シクヴァール(2082)からのメッセージ:
「ん・・・原因は分かっているから、安静にしてどうこう、というものでもないのだけれど。 ふふ、ええ・・・。本当にどうしようもないときは、頼らせてもらいますから。 自分でできることはやっていないと、鈍ってしまいそうですもの。」 ――そう言いつつも、顔を隠した布越しに感じる視線は、柔らかいものでした。
焼き菓子の横に豆もそえて、あらそうなのですか、などと興味深そうに言い。 お茶とともに頂こうとして――ちょっと困ったように、顔の布に手をやりました。 失礼しますねと一言断りを入れてから布を取り去り、湯のみを口元に運びます。 顔も手と同じように、指の太さほどはあるマナの茨が、ひび割れのように走っています。
「ふふ・・・そういえば、今までゆっくりとできませんでしたものね。可笑しなものだわ・・・。 ええ、お待ちしております。私も・・・シクを、他の方たちを、待ちますよ。 それが今の私にできることなら、それを全ういたしましょう。」
「でも、そろそろ・・・ええ。日の落ちないうちに、探索に戻るほうが良いと思いますよ。大丈夫、またすぐ会えるじゃあないですか・・・!」 たっぷり三杯分の茶をいただいた頃合で、そう声をかけて促しました。 来てくれるのも嬉しいけど、あなたたちの目当てを修めるのも大事ですと、以前と同じ笑顔になって。
ジャンニ(354)の声は粘りつくように低く響く:
……幕家の入口に一つの影。 何人かの訪れる談笑を、そっと窺います。
![](http://rainpark.sub.jp/re-fi/icon/jeannie_59.png) 「……」
しばらくの逡巡のあと、 あらかじめ用意してあったのか、上質紙に書かれた手紙を添えた、木製の小箱を、 幕家の入口にそっと置きました。
![](http://rainpark.sub.jp/fi/icon_none2.gif) 影はそのまま足早に去って行きます。 草を踏む足音に混ざる泥の音。
森を図案化した木彫り装飾の施された、箱の中身は、白いサシェ。 サシェの中には、どこか懐かしい香り。 手紙には神経質に整った字。
――訪ねる友人のあるようで何より。

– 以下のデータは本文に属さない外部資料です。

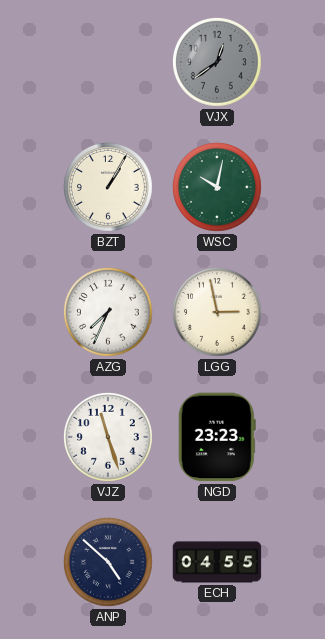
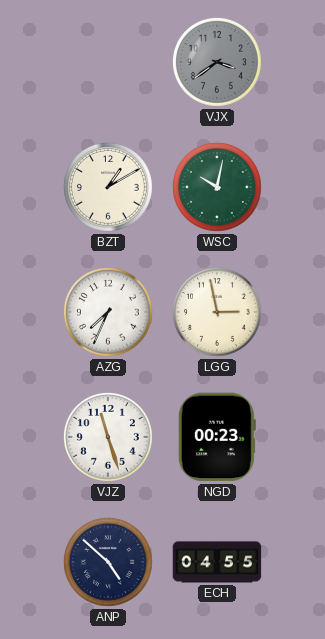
VJX: 12:39 -> 3:39
BZT: 1:05 -> 1:10
NGD: 23:23 -> 00:23
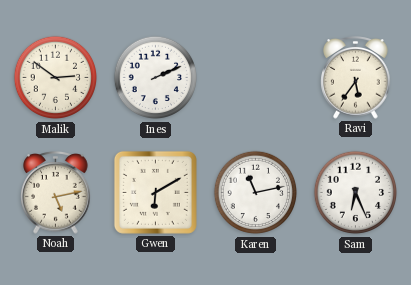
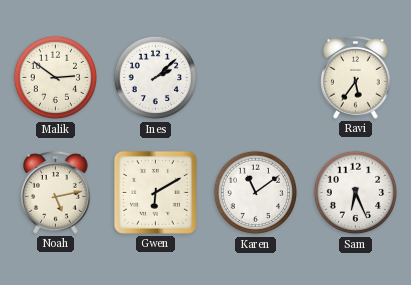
Ines: 2:11 -> 2:08
Karen: 11:13 -> 11:09
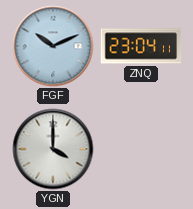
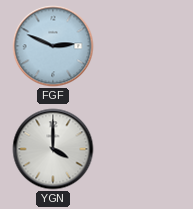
FGF: 10:11 -> 2:49
ZNQ: 23:04 -> none
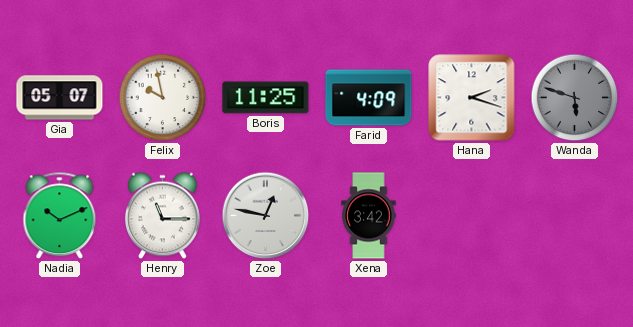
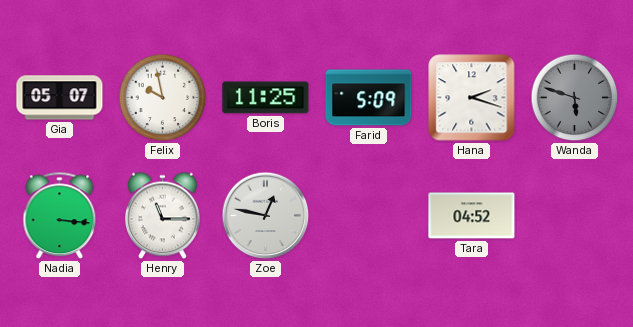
Farid: 4:09 -> 5:09
Nadia: 10:11 -> 3:16
Xena: 3:42 -> none
Tara: none -> 04:52
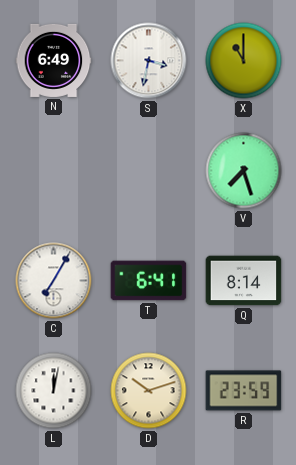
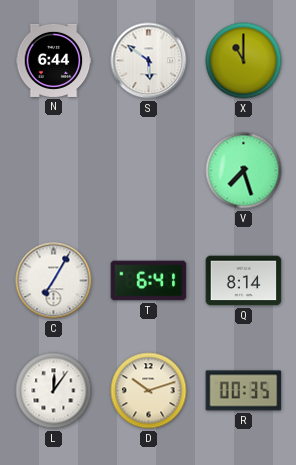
N: 6:49 -> 6:44
S: 3:32 -> 5:51
L: 12:02 -> 12:06
R: 23:59 -> 00:35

立ち寄りましたが、談笑妨げるのも忍びない、 ひとまずの見舞いを添えてご挨拶に代えておきます。 NoAHのクロエからの手配願いで用意した品、役立てば嬉しい。
『スイートスメル』、このサシェにはあなたの懐かしい香りを込めました。 あなたの人生の過去を香りにお探りください。なにか楽になった記憶の香り、 季節の香りや薬のアロマ、見つかるかもしれない。気休め程度になれば幸いです。
――刺繍、いずれまた佳品を。諦めていません。幸運を祈って。
Jeannie.
町屋(478)からのメッセージ:
店から帰るシクヴァールくんの後を、のんびりと歩いている。 遠くに古い幕家を見つけ、足早に駆け寄って、 「……スヴェルナちゃん、いるかなぁ?」
「あ……」 入り口から中を覗き込み、布を巻いた顔を見て、痛々しそうに表情を歪める。

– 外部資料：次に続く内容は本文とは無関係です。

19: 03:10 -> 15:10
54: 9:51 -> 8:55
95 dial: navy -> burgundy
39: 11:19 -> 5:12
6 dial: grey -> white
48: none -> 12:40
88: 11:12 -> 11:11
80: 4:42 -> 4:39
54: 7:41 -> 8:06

すぐに笑顔を取り繕い、 「や、ちょっと久し振りになるねぇ。シクヴァールくんから聞いて、様子を見に。 色々と……差し入れも持ってきてみたのだけど」
「化粧水とか、乳液とか……多分、こういうものじゃ駄目なんだと、思うのだけど。 ごめんね。気休めにもならないと思うけど……他にどうしたらいいか解らなくて」
ヒナ(1813)からのメッセージ:
やや緑がかってきた土地を、とことこと歩いてやってくる。
「……いつも久しぶり、って言ってる気がするなあ。 遅くなったけど、お見舞いにきたよ。 火もおこせて、お茶飲めるくらいには元気みたいで、ちょっとほっとした。

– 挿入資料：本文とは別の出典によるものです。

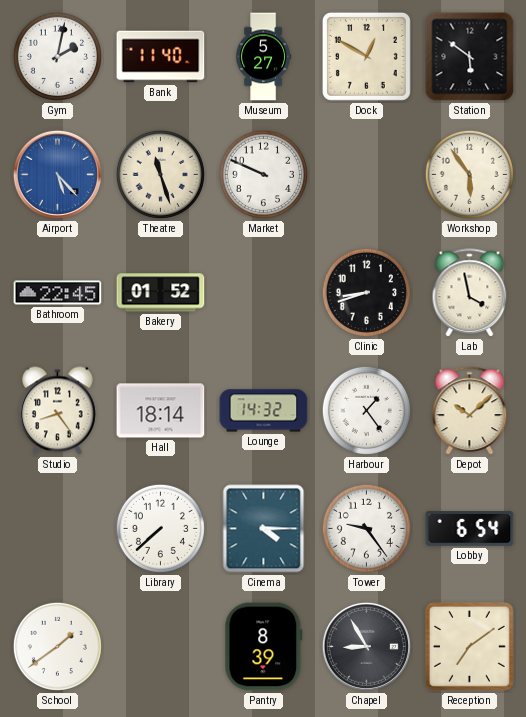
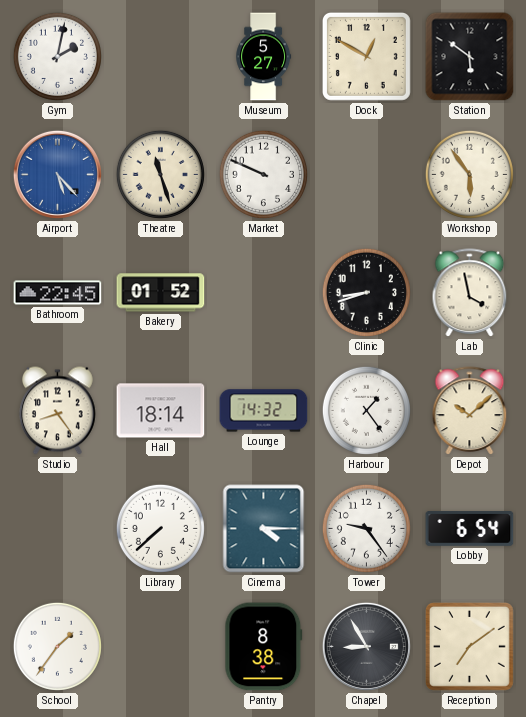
Bank: 11:40 -> none
School: 1:39 -> 1:36
Pantry: 8:39 -> 8:38
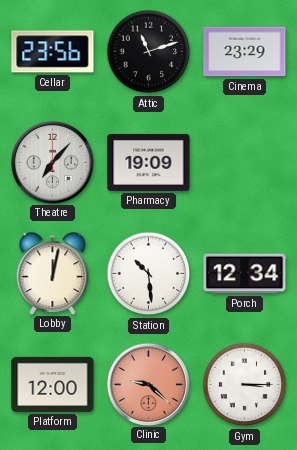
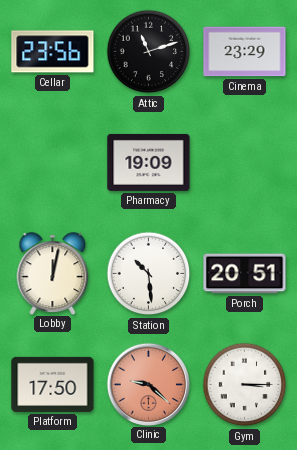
Theatre: 7:07 -> none
Porch: 12:34 -> 20:51
Platform: 12:00 -> 17:50
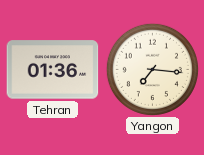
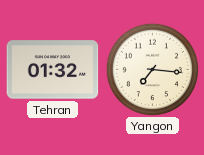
Tehran: 01:36 -> 01:32
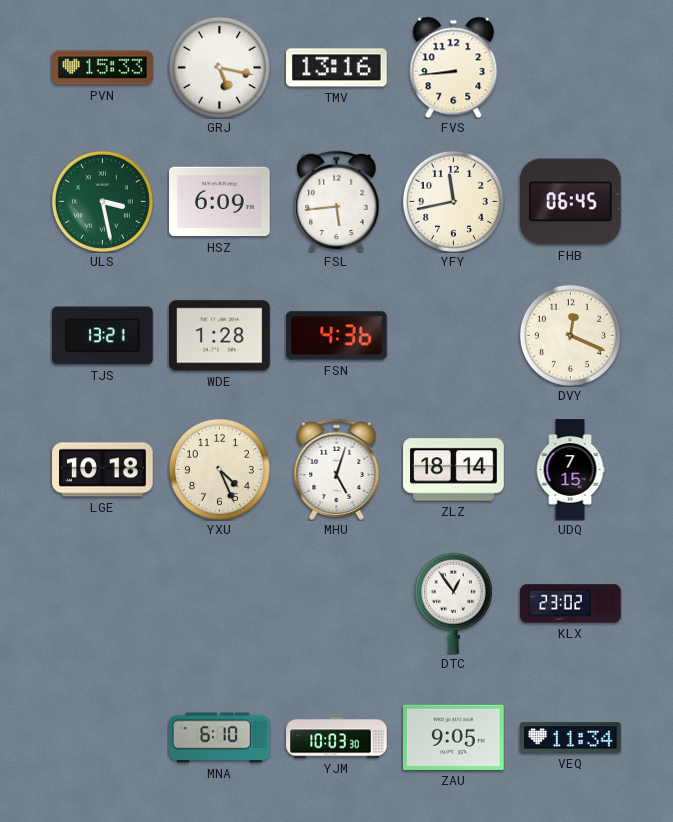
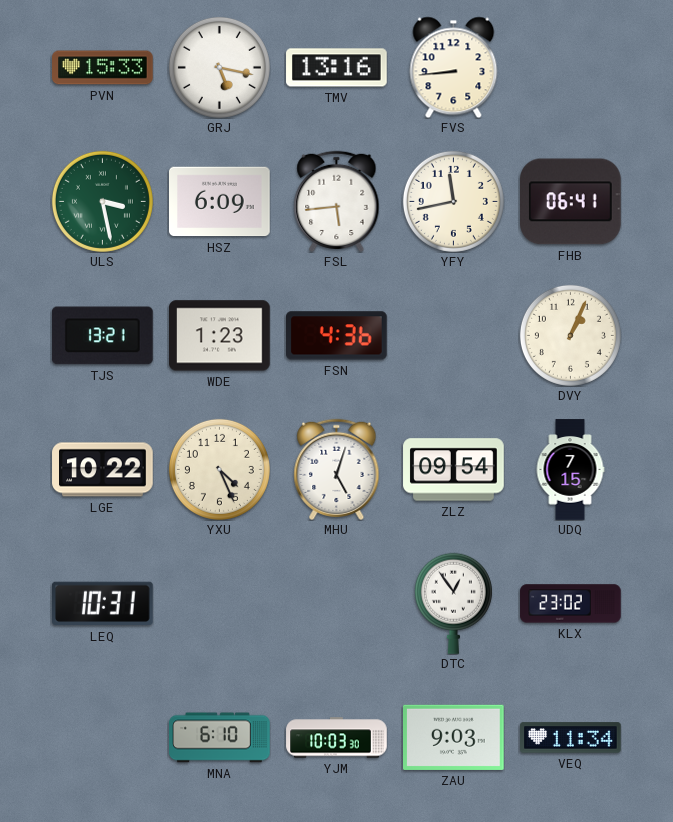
FHB: 06:45 -> 06:41
WDE: 1:28 -> 1:23
DVY: 12:19 -> 1:04
LGE: 10:18 -> 10:22
ZLZ: 18:14 -> 09:54
LEQ: none -> 10:31
ZAU: 9:05 -> 9:03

あのね、いくつか、甘いもの持ってきてみたの。 おいしそうだなってピンときたの、あるかな。 それがきっといま体にいいものだと思うんだよね。あると、いいんだけど」
籐籠にかけられた布をさっと取ると、 はちみつとママレード、りんご、それに粒を大きく残したいちごのジャムが、 それぞれ瓶に詰められていた。